==== EXCERPTED DATA

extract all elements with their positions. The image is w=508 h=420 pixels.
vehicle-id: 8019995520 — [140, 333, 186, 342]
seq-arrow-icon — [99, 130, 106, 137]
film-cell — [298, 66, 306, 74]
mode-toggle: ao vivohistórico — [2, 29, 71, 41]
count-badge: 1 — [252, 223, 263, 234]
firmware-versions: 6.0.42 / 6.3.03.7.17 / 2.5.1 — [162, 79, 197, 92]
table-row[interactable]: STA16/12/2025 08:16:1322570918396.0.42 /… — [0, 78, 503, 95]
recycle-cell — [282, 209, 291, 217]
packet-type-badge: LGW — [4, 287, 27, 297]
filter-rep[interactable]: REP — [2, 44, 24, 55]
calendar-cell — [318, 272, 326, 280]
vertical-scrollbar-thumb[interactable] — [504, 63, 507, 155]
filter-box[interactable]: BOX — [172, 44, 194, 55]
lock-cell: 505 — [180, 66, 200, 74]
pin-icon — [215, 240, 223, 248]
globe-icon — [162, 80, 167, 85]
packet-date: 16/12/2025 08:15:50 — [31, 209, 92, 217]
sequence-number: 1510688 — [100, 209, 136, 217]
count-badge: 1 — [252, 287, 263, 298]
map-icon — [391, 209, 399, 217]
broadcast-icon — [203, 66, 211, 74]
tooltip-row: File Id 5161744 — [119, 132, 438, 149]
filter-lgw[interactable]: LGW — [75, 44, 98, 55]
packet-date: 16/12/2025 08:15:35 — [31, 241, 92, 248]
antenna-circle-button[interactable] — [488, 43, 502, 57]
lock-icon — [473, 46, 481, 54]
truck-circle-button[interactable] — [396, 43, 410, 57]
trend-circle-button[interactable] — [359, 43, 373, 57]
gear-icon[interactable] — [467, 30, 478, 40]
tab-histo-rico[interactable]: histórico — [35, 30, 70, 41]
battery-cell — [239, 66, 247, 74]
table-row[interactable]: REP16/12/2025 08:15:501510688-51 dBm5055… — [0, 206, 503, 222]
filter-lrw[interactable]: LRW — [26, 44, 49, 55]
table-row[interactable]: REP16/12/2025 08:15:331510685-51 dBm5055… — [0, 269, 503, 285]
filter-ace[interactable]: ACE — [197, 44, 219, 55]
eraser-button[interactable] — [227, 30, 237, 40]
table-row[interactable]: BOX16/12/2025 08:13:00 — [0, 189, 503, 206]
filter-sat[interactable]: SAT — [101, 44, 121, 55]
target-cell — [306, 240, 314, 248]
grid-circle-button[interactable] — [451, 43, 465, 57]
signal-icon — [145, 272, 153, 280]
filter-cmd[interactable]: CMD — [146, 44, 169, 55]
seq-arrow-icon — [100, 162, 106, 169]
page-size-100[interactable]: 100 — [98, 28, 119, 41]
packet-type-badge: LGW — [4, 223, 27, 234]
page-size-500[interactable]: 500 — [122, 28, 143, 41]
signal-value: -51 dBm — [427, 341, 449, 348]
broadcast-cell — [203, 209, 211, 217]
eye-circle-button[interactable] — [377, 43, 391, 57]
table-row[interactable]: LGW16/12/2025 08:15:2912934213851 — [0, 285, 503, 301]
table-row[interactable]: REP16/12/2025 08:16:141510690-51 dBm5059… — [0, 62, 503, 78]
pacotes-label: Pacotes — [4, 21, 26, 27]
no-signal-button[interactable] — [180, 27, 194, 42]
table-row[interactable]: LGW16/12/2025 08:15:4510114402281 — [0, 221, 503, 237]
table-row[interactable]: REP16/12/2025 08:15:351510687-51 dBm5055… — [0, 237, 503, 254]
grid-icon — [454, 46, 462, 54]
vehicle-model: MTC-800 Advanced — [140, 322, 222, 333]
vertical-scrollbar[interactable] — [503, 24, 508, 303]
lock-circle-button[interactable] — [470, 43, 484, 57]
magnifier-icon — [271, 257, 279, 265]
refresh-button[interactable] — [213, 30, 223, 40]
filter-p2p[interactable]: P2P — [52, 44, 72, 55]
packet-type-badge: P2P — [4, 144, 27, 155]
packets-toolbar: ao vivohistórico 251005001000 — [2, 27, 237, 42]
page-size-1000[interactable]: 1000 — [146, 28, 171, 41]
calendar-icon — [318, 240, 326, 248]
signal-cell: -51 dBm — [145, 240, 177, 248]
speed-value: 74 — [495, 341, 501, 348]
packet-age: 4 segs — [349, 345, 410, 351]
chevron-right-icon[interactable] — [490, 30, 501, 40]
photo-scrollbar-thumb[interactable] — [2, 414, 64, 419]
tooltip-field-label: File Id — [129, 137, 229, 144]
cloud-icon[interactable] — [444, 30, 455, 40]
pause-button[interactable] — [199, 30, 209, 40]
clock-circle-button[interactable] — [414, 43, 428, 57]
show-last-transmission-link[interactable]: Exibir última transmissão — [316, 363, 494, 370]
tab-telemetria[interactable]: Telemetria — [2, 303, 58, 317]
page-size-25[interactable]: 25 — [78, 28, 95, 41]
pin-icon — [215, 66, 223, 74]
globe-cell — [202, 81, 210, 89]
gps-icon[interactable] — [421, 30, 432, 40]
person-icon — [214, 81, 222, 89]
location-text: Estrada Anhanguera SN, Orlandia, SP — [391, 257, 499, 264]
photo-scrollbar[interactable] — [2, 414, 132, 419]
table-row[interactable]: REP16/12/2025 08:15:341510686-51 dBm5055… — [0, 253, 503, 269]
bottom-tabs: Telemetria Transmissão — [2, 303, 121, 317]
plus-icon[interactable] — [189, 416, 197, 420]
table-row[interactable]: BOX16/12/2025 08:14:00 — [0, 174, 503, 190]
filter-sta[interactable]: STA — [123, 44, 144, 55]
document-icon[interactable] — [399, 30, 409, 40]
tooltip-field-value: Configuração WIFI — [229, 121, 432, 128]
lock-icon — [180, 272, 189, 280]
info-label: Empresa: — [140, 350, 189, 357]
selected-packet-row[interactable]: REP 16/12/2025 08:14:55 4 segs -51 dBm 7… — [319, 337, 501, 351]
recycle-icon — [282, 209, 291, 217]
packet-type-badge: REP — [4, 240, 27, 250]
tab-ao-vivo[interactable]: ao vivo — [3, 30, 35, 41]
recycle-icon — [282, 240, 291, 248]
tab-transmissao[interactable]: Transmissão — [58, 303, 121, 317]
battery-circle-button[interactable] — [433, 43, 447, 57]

========

:: ABOUT THIS EXERCISE ::
Your answer must be one number: the count of lines in the entries that contain the string "scrollbar".

:: RESPONSE TO THE EXERCISE ::
4